[Transcribed page contents]
.....

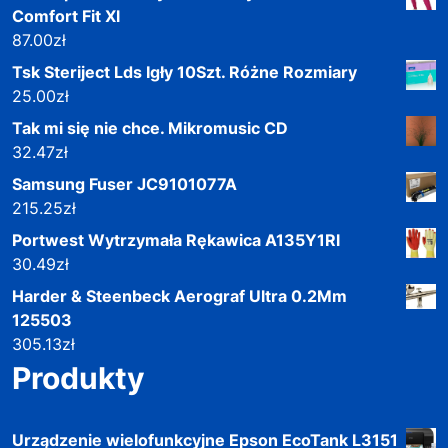
Comfort Fit Xl
87.00
zł
Tsk Steriject Lds Igły 10Szt. Różne Rozmiary
25.00
zł
Tak mi się nie chce. Mikromusic CD
32.47
zł
Samsung Fuser JC9101077A
215.25
zł
Portwest Wytrzymała Rękawica A135Y1Rl
30.49
zł
Harder & Steenbeck Aerograf Ultra 0.2Mm
125503
305.13
zł
Produkty
Urządzenie wielofunkcyjne Epson EcoTank L3151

.....

WORK INSTRUCTION
From the first line to the last, copy the records above exactly and drop any pictures.

EXERCISE ANSWER
Comfort Fit Xl
87.00
zł
Tsk Steriject Lds Igły 10Szt. Różne Rozmiary
25.00
zł
Tak mi się nie chce. Mikromusic CD
32.47
zł
Samsung Fuser JC9101077A
215.25
zł
Portwest Wytrzymała Rękawica A135Y1Rl
30.49
zł
Harder & Steenbeck Aerograf Ultra 0.2Mm
125503
305.13
zł
Produkty
Urządzenie wielofunkcyjne Epson EcoTank L3151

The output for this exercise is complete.